D’altro canto, l’AUSL, nella persona del dottore che oggi è finalmente il neuropsichiatra di riferimento di mio figlio, è venuto a conoscenza della patologia di Pietro solo il 27 febbraio del 2012, quando ci siamo presentati da lui per chiedergli cosa dovessimo fare per l’iscrizione del nostro bambino alla scuola dell’obbligo.
Naturalmente, l’INPS ci riconosceva fino al secondo controllo 480 € al mese circa di pensione d’invalidità (finalmente ridotta al solo accompagnamento scolastico dopo l’esito della terza visita di controllo della certificazione, grazie agli incredibili progressi che ha fatto Pietro). Adesso so peraltro che per alcuni aspetti la procedura per la presentazione della richiesta si è notevolmente semplificata rispetto a come era quando feci domanda io, anche se ora è previsto che la richiesta per la certificazione possa essere presentata solo da uno specialista dell’AUSL. Se pure è comprensibile la ratio, trovo ancora in alcuni neuropsichiatri del servizio pubblico una resistenza difficilmente comprensibile a diagnosticare una patologia dei disturbi dell’età evolutiva. Ma poiché sono cose, queste, che riguardano altre famiglie, non mi soffermerò su queste storie.
Aggiungo a questo che Pietro frequentava la scuola materna a tempo pieno, oggi le elementari. Il sostegno gli è attribuito dal Comune per 12 ore a settimana. Più avanti, vedremo anche con quali costi per l’Amministrazione e quali per chi eroga il sostegno.

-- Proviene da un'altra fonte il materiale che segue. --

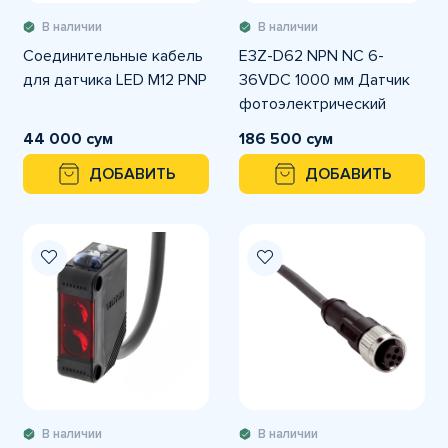
В наличии
В наличии
Соединительные кабель
E3Z-D62 NPN NС 6-
для датчика LED M12 PNP
36VDC 1000 мм Датчик
фотоэлектрический
диапазон срабатывания
44 000 сум
186 500 сум
1000мм
ДОБАВИТЬ
ДОБАВИТЬ
В наличии
В наличии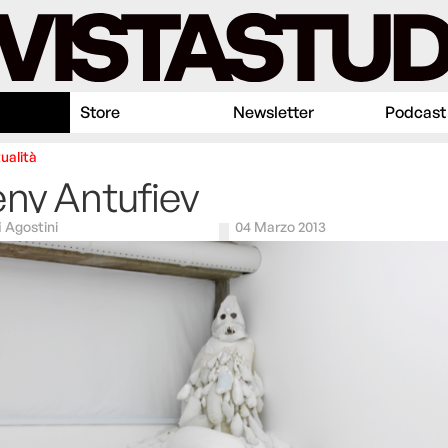
Store
Newsletter
Podcast
ualità
ny Antufiev
i Agostini
04 Marzo 2013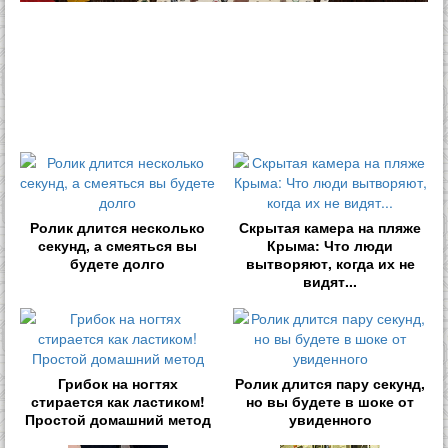
Ролик длится несколько
Скрытая камера на пляже
секунд, а смеяться вы
Крыма: Что люди
будете долго
вытворяют, когда их не
видят...
Грибок на ногтях
Ролик длится пару секунд,
стирается как ластиком!
но вы будете в шоке от
Простой домашний метод
увиденного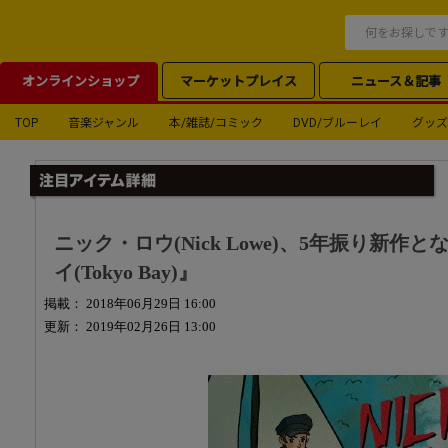
オンラインショップ
マーケットプレイス
ニュース＆記事
TOP
音楽ジャンル
本/雑誌/コミック
DVD/ブルーレイ
グッズ
ニック・ロウ(Nick Lowe)、5年振り新作
イ(Tokyo Bay)』
掲載： 2018年06月29日 16:00
更新： 2019年02月26日 13:00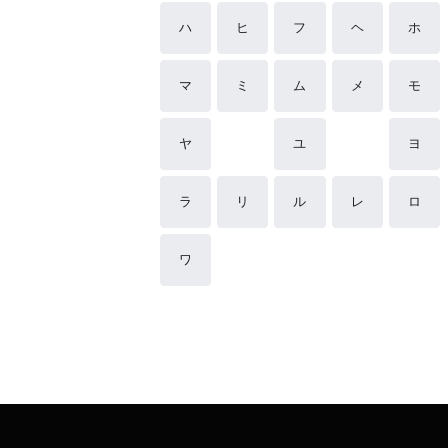
ハ
ヒ
フ
ヘ
ホ
マ
ミ
ム
メ
モ
ヤ
ユ
ヨ
ラ
リ
ル
レ
ロ
ワ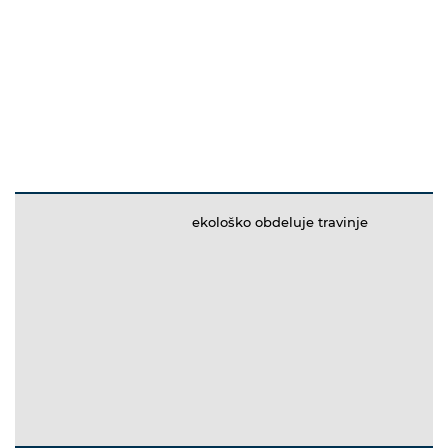
ekološko obdeluje travinje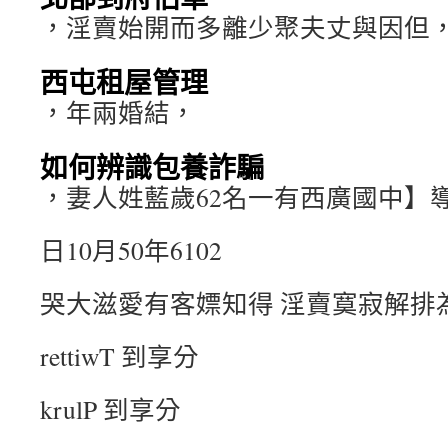
，淫賣始開而多離少聚夫丈與因但
西屯租屋管理
，年兩婚結，
如何辨識包養詐騙
，妻人姓藍歲62名一有西廣國中】
日10月50年6102
哭大滋愛有客嫖知得 淫賣寞寂解排
rettiwT 到享分
krulP 到享分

Ciò che è certo, è che la sanità pubblica, in Emilia Romagna, non contempla l’ABA come trattamento per l’autismo, o meglio lo contempla ma non per tutti e non con convenzioni sanitarie pubblico - privato che diano la possibilità di una risposta efficace al problema quantitativamente parlando in termini di ore terapeutiche (contrariamente a quanto avviene, ad esempio, in Puglia ed in Veneto).
Credo veramente che di strada ce ne sia ancora molta da fare, nonostante tutta la loro migliore volontà ed il loro indubbio impegno. Soprattutto, c’è un’infinità di strada da fare sul cammino della politica, perché il dialogo tra enti, il rispetto del cittadino, l’integrazione tra i sistemi ed i servizi divengano finalmente realtà e la presa in carico della persona – infine – davvero globale. Tutto questo indipendentemente dall’autismo. Ma da troppi anni (e con un trend peggiorativo) i nostri rappresentanti ad ogni livello sono eccessivamente impegnati in una costante campagna elettorale che ha perso qualunque connessione con la realtà a vantaggio di una continua ricerca di consensi e preferenze, come i bambini collezionano le figurine.